Stored data entries
•••••

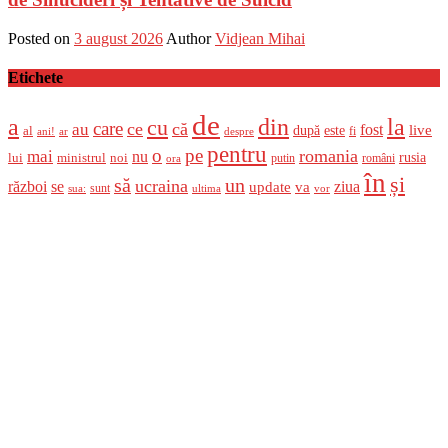
Posted on
3 august 2026
Author
Vidjean Mihai
Etichete
de
a
din
la
cu
care
ce
că
au
fost
live
după
este
al
fi
ani!
ar
despre
pentru
o
pe
romania
mai
nu
ministrul
rusia
lui
noi
români
putin
ora
în
și
un
să
ucraina
război
se
update
ziua
va
sunt
sua:
ultima
vor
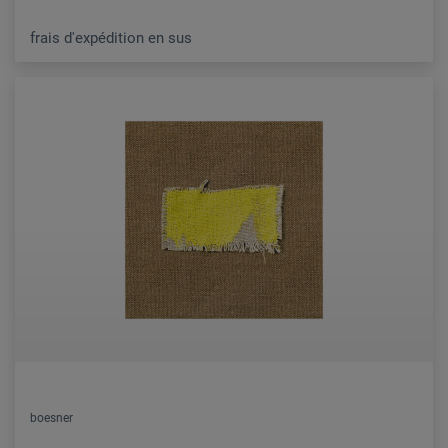
frais d'expédition en sus
boesner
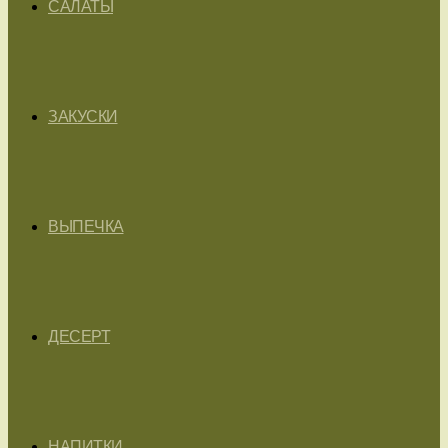
САЛАТЫ
ЗАКУСКИ
ВЫПЕЧКА
ДЕСЕРТ
НАПИТКИ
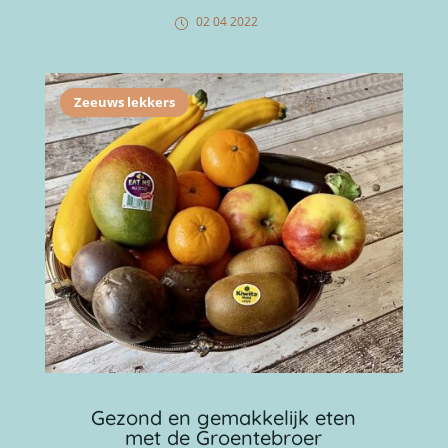
02 04 2022
Zeeuws lekkers
Gezond en gemakkelijk eten
met de Groentebroer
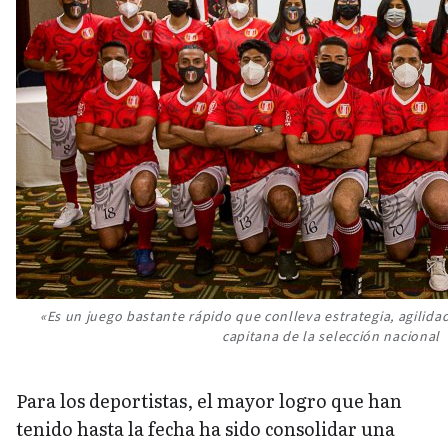
«Es un juego bastante rápido que conlleva estrategia, agilidad
capitana de la selección nacional
Para los deportistas, el mayor logro que han
tenido hasta la fecha ha sido consolidar una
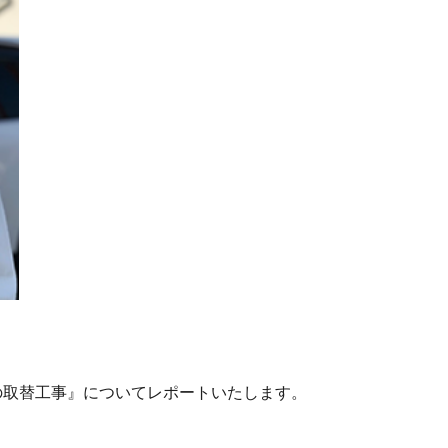
の取替工事』についてレポートいたします。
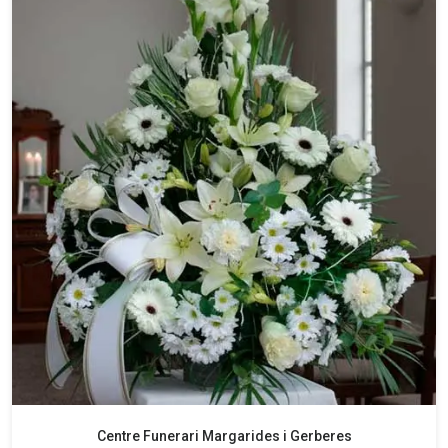
Centre Funerari Margarides i Gerberes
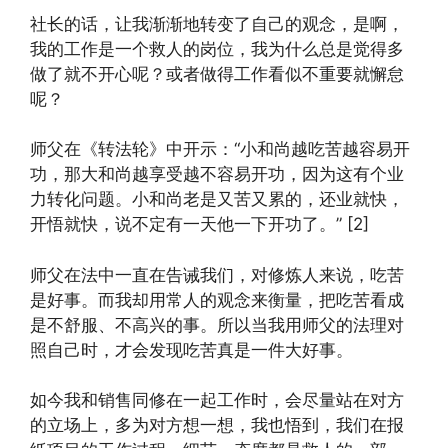
社长的话，让我渐渐地转变了自己的观念，是啊，
我的工作是一个救人的岗位，我为什么总是觉得多
做了就不开心呢？或者做得工作看似不重要就懈怠
呢？
师父在《转法轮》中开示：“小和尚越吃苦越容易开
功，那大和尚越享受越不容易开功，因为这有个业
力转化问题。小和尚老是又苦又累的，还业就快，
开悟就快，说不定有一天他一下开功了。” [2]
师父在法中一直在告诫我们，对修炼人来说，吃苦
是好事。而我却用常人的观念来衡量，把吃苦看成
是不舒服、不高兴的事。所以当我用师父的法理对
照自己时，才会发现吃苦真是一件大好事。
如今我和销售同修在一起工作时，会尽量站在对方
的立场上，多为对方想一想，我也悟到，我们在报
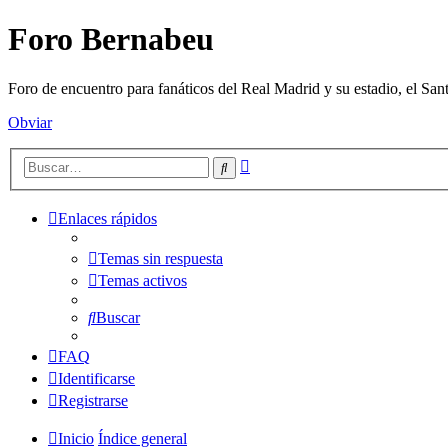
Foro Bernabeu
Foro de encuentro para fanáticos del Real Madrid y su estadio, el Sa
Obviar
Búsqueda
Buscar
avanzada
Enlaces rápidos
Temas sin respuesta
Temas activos
Buscar
FAQ
Identificarse
Registrarse
Inicio
Índice general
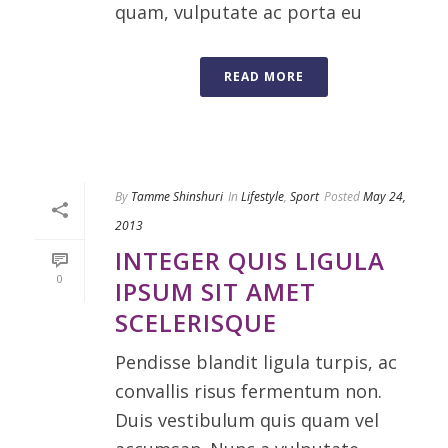
quam, vulputate ac porta eu
READ MORE
By
Tamme Shinshuri
In
Lifestyle
,
Sport
Posted
May 24,
2013
INTEGER QUIS LIGULA
0
IPSUM SIT AMET
SCELERISQUE
Pendisse blandit ligula turpis, ac
convallis risus fermentum non.
Duis vestibulum quis quam vel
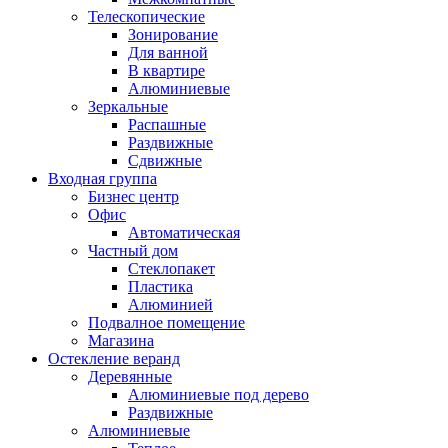
Телескопические
Зонирование
Для ванной
В квартире
Алюминиевые
Зеркальные
Распашные
Раздвижные
Сдвижные
Входная группа
Бизнес центр
Офис
Автоматическая
Частный дом
Стеклопакет
Пластика
Алюминией
Подвалное помещение
Магазина
Остекление веранд
Деревянные
Алюминиевые под дерево
Раздвижные
Алюминиевые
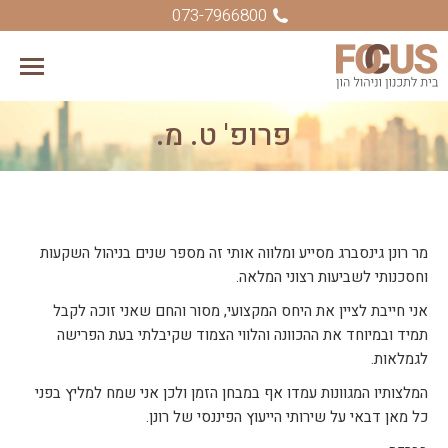
073-7966800
פרופ' ט. מ.
You are here:
מר רונן גינסברג מסייע ומלווה אותי זה מספר שנים בניהול השקעות
וחסכנותי לשביעות רצוני המלאה.
אני חייבת לציין את היחס המקצועי, מסור והחם שאני זוכה לקבל
תמיד ובמיוחד את ההכוונה והלווי הצמוד שקיבלתי בעת הפרישה
לגמלאות.
המלצותיו המגוונות עמדו אף במבחן הזמן ולכן אני שמח למליץ בפני
כל מאן דבאי על שירותי הייעוץ הפיננסי של רונן.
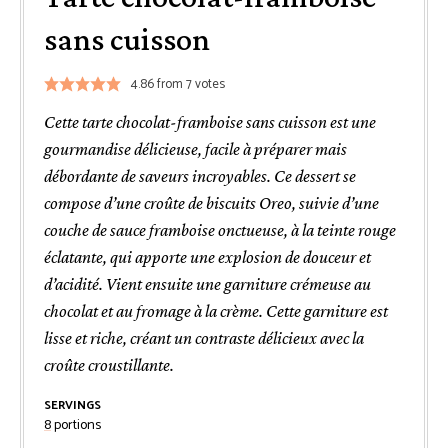
sans cuisson
4.86
from
7
votes
Cette tarte chocolat-framboise sans cuisson est une
gourmandise délicieuse, facile à préparer mais
débordante de saveurs incroyables. Ce dessert se
compose d’une croûte de biscuits Oreo, suivie d’une
couche de sauce framboise onctueuse, à la teinte rouge
éclatante, qui apporte une explosion de douceur et
d’acidité. Vient ensuite une garniture crémeuse au
chocolat et au fromage à la crème. Cette garniture est
lisse et riche, créant un contraste délicieux avec la
croûte croustillante.
SERVINGS
8
portions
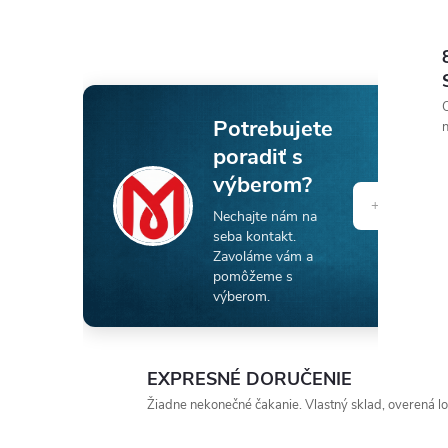
O
Potrebujete
n
poradiť s
výberom?
Nechajte nám na
seba kontakt.
Zavoláme vám a
pomôžeme s
výberom.
EXPRESNÉ DORUČENIE
Žiadne nekonečné čakanie. Vlastný sklad, overená log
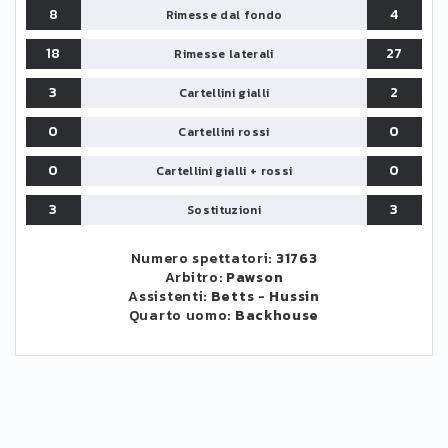
8
4
Rimesse dal fondo
18
27
Rimesse laterali
3
2
Cartellini gialli
0
0
Cartellini rossi
0
0
Cartellini gialli + rossi
3
3
Sostituzioni
Numero spettatori:
31763
Arbitro:
Pawson
Assistenti:
Betts
-
Hussin
Quarto uomo:
Backhouse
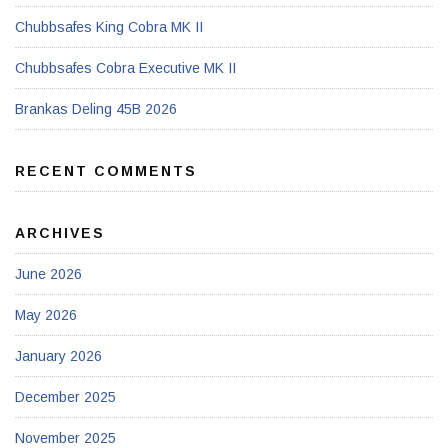
Chubbsafes King Cobra MK II
Chubbsafes Cobra Executive MK II
Brankas Deling 45B 2026
RECENT COMMENTS
ARCHIVES
June 2026
May 2026
January 2026
December 2025
November 2025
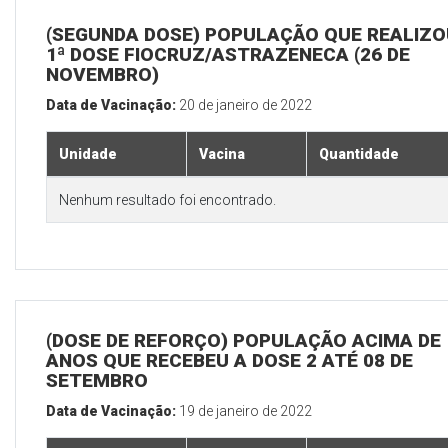
(SEGUNDA DOSE) POPULAÇÃO QUE REALIZO
1ª DOSE FIOCRUZ/ASTRAZENECA (26 DE
NOVEMBRO)
Data de Vacinação:
20 de janeiro de 2022
Unidade
Vacina
Quantidade
Nenhum resultado foi encontrado.
(DOSE DE REFORÇO) POPULAÇÃO ACIMA DE 
ANOS QUE RECEBEU A DOSE 2 ATÉ 08 DE
SETEMBRO
Data de Vacinação:
19 de janeiro de 2022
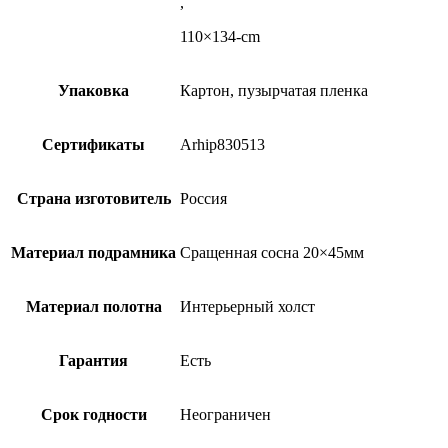
,
110×134-cm
Упаковка
Картон, пузырчатая пленка
Сертификаты
Arhip830513
Страна изготовитель
Россия
Материал подрамника
Сращенная сосна 20×45мм
Материал полотна
Интерьерный холст
Гарантия
Есть
Срок годности
Неограничен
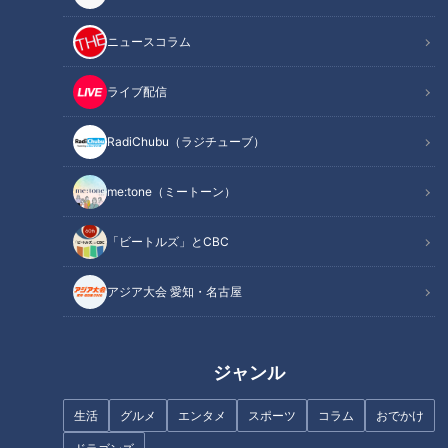
ニュースコラム
記事に戻る
ライブ配信
この記事を見たあなたへのおすすめ
RadiChubu（ラジチューブ）
me:tone（ミートーン）
「今年の中日は安泰」中日OB・
中村武志が解説
フランス人は菓子店「シャトレ
「ビートルズ」とCBC
ーゼ」の店名に顔を赤らめる？
アジア大会 愛知・名古屋
ジャンル
おいしいのになぜ注文されな
マヂラブ、クールなジャズにマ
生活
グルメ
エンタメ
スポーツ
コラム
おでかけ
い！？人気ファミレス「ガス
ヂ感動！ 愛知の県立高校唯一
ト」の“埋もれメニュー”を調
のジャズ部 江南市『尾北高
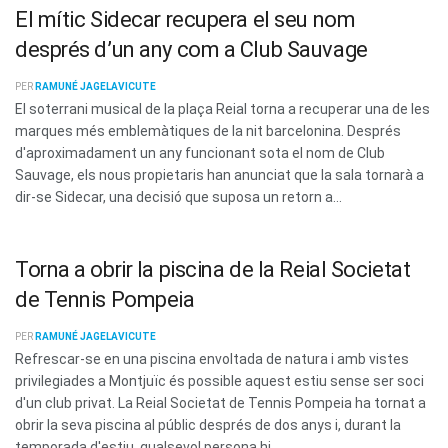
El mític Sidecar recupera el seu nom
després d’un any com a Club Sauvage
PER
RAMUNÉ JAGELAVICUTE
El soterrani musical de la plaça Reial torna a recuperar una de les
marques més emblemàtiques de la nit barcelonina. Després
d'aproximadament un any funcionant sota el nom de Club
Sauvage, els nous propietaris han anunciat que la sala tornarà a
dir-se Sidecar, una decisió que suposa un retorn a...
Torna a obrir la piscina de la Reial Societat
de Tennis Pompeia
PER
RAMUNÉ JAGELAVICUTE
Refrescar-se en una piscina envoltada de natura i amb vistes
privilegiades a Montjuïc és possible aquest estiu sense ser soci
d'un club privat. La Reial Societat de Tennis Pompeia ha tornat a
obrir la seva piscina al públic després de dos anys i, durant la
temporada d'estiu, qualsevol persona hi...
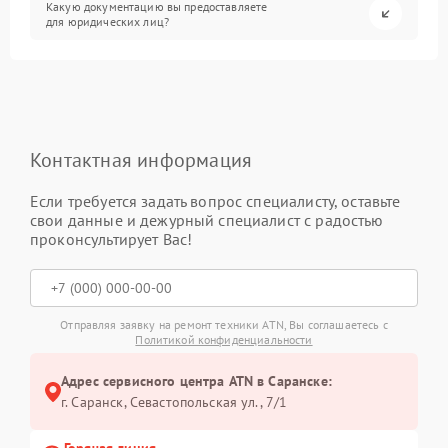
Какую документацию вы предоставляете
для юридических лиц?
Контактная информация
Если требуется задать вопрос специалисту, оставьте
свои данные и дежурный специалист с радостью
проконсультирует Вас!
Отправляя заявку на ремонт техники ATN, Вы соглашаетесь с
Политикой конфиденциальности
Адрес сервисного центра ATN в Саранске:
г. Саранск, Севастопольская ул., 7/1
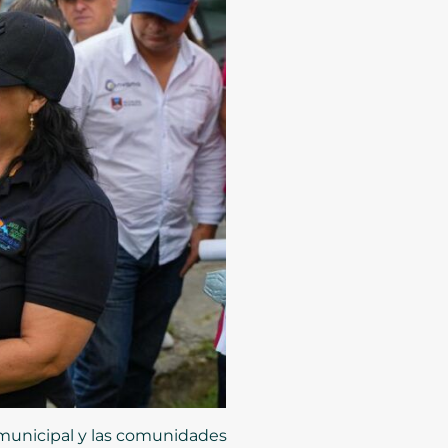
n municipal y las comunidades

•••••

**WHAT TO DO**:
Would you set down each line of the data exactly, with no images included?

**EXPECTED OUTPUT**:
Posted on
3 august 2026
Author
Vidjean Mihai
Etichete
de
a
din
la
cu
care
ce
că
au
fost
live
după
este
al
fi
ani!
ar
despre
pentru
o
pe
romania
mai
nu
ministrul
rusia
lui
noi
români
putin
ora
în
și
un
să
ucraina
război
se
update
ziua
va
sunt
sua:
ultima
vor
frais d'expédition en sus
boesner
САЛАТЫ
ЗАКУСКИ
ВЫПЕЧКА
ДЕСЕРТ
НАПИТКИ
02 04 2022
Zeeuws lekkers
Gezond en gemakkelijk eten
met de Groentebroer
«Es un juego bastante rápido que conlleva estrategia, agilidad
capitana de la selección nacional
Para los deportistas, el mayor logro que han
tenido hasta la fecha ha sido consolidar una
の取替工事』についてレポートいたします。
Centre Funerari Margarides i Gerberes
社长的话，让我渐渐地转变了自己的观念，是啊，
我的工作是一个救人的岗位，我为什么总是觉得多
做了就不开心呢？或者做得工作看似不重要就懈怠
呢？
师父在《转法轮》中开示：“小和尚越吃苦越容易开
功，那大和尚越享受越不容易开功，因为这有个业
力转化问题。小和尚老是又苦又累的，还业就快，
开悟就快，说不定有一天他一下开功了。” [2]
师父在法中一直在告诫我们，对修炼人来说，吃苦
是好事。而我却用常人的观念来衡量，把吃苦看成
是不舒服、不高兴的事。所以当我用师父的法理对
照自己时，才会发现吃苦真是一件大好事。
如今我和销售同修在一起工作时，会尽量站在对方
的立场上，多为对方想一想，我也悟到，我们在报
Foro Bernabeu
Foro de encuentro para fanáticos del Real Madrid y su estadio, el Sa
Obviar
Búsqueda
Buscar
avanzada
Enlaces rápidos
Temas sin respuesta
Temas activos
Buscar
FAQ
Identificarse
Registrarse
Inicio
Índice general
quam, vulputate ac porta eu
READ MORE
By
Tamme Shinshuri
In
Lifestyle
,
Sport
Posted
May 24,
2013
INTEGER QUIS LIGULA
0
IPSUM SIT AMET
SCELERISQUE
Pendisse blandit ligula turpis, ac
convallis risus fermentum non.
Duis vestibulum quis quam vel
Телескопические
Зонирование
Для ванной
В квартире
Алюминиевые
Зеркальные
Распашные
Раздвижные
Сдвижные
Входная группа
Бизнес центр
Офис
Автоматическая
Частный дом
Стеклопакет
Пластика
Алюминией
Подвалное помещение
Магазина
Остекление веранд
Деревянные
Алюминиевые под дерево
Раздвижные
Алюминиевые
073-7966800
פרופ' ט. מ.
You are here:
מר רונן גינסברג מסייע ומלווה אותי זה מספר שנים בניהול השקעות
וחסכנותי לשביעות רצוני המלאה.
אני חייבת לציין את היחס המקצועי, מסור והחם שאני זוכה לקבל
תמיד ובמיוחד את ההכוונה והלווי הצמוד שקיבלתי בעת הפרישה
לגמלאות.
המלצותיו המגוונות עמדו אף במבחן הזמן ולכן אני שמח למליץ בפני
כל מאן דבאי על שירותי הייעוץ הפיננסי של רונן.
sans cuisson
4.86
from
7
votes
Cette tarte chocolat-framboise sans cuisson est une
gourmandise délicieuse, facile à préparer mais
débordante de saveurs incroyables. Ce dessert se
compose d’une croûte de biscuits Oreo, suivie d’une
couche de sauce framboise onctueuse, à la teinte rouge
éclatante, qui apporte une explosion de douceur et
d’acidité. Vient ensuite une garniture crémeuse au
chocolat et au fromage à la crème. Cette garniture est
lisse et riche, créant un contraste délicieux avec la
croûte croustillante.
SERVINGS
8
portions
O
Potrebujete
n
poradiť s
výberom?
Nechajte nám na
seba kontakt.
Zavoláme vám a
pomôžeme s
výberom.
EXPRESNÉ DORUČENIE
Žiadne nekonečné čakanie. Vlastný sklad, overená log
8
4
Rimesse dal fondo
18
27
Rimesse laterali
3
2
Cartellini gialli
0
0
Cartellini rossi
0
0
Cartellini gialli + rossi
3
3
Sostituzioni
Numero spettatori:
31763
Arbitro:
Pawson
Assistenti:
Betts
-
Hussin
Quarto uomo:
Backhouse
Chubbsafes King Cobra MK II
Chubbsafes Cobra Executive MK II
Brankas Deling 45B 2026
RECENT COMMENTS
ARCHIVES
June 2026
May 2026
January 2026
December 2025
November 2025
(SEGUNDA DOSE) POPULAÇÃO QUE REALIZO
1ª DOSE FIOCRUZ/ASTRAZENECA (26 DE
NOVEMBRO)
Data de Vacinação:
20 de janeiro de 2022
Unidade
Vacina
Quantidade
Nenhum resultado foi encontrado.
(DOSE DE REFORÇO) POPULAÇÃO ACIMA DE 
ANOS QUE RECEBEU A DOSE 2 ATÉ 08 DE
SETEMBRO
Data de Vacinação:
19 de janeiro de 2022
,
110×134-cm
Упаковка
Картон, пузырчатая пленка
Сертификаты
Arhip830513
Страна изготовитель
Россия
Материал подрамника
Сращенная сосна 20×45мм
Материал полотна
Интерьерный холст
Гарантия
Есть
Срок годности
Неограничен
ニュースコラム
記事に戻る
ライブ配信
この記事を見たあなたへのおすすめ
RadiChubu（ラジチューブ）
me:tone（ミートーン）
「今年の中日は安泰」中日OB・
中村武志が解説
フランス人は菓子店「シャトレ
「ビートルズ」とCBC
ーゼ」の店名に顔を赤らめる？
アジア大会 愛知・名古屋
ジャンル
おいしいのになぜ注文されな
マヂラブ、クールなジャズにマ
生活
グルメ
エンタメ
スポーツ
コラム
おでかけ
い！？人気ファミレス「ガス
ヂ感動！ 愛知の県立高校唯一
ト」の“埋もれメニュー”を調
のジャズ部 江南市『尾北高
El mític Sidecar recupera el seu nom
després d’un any com a Club Sauvage
PER
RAMUNÉ JAGELAVICUTE
El soterrani musical de la plaça Reial torna a recuperar una de les
marques més emblemàtiques de la nit barcelonina. Després
d'aproximadament un any funcionant sota el nom de Club
Sauvage, els nous propietaris han anunciat que la sala tornarà a
dir-se Sidecar, una decisió que suposa un retorn a...
Torna a obrir la piscina de la Reial Societat
de Tennis Pompeia
PER
RAMUNÉ JAGELAVICUTE
Refrescar-se en una piscina envoltada de natura i amb vistes
privilegiades a Montjuïc és possible aquest estiu sense ser soci
d'un club privat. La Reial Societat de Tennis Pompeia ha tornat a
obrir la seva piscina al públic després de dos anys i, durant la
temporada d'estiu, qualsevol persona hi...
Какую документацию вы предоставляете
для юридических лиц?
Контактная информация
Если требуется задать вопрос специалисту, оставьте
свои данные и дежурный специалист с радостью
проконсультирует Вас!
Отправляя заявку на ремонт техники ATN, Вы соглашаетесь с
Политикой конфиденциальности
Адрес сервисного центра ATN в Саранске:
г. Саранск, Севастопольская ул., 7/1
n municipal y las comunidades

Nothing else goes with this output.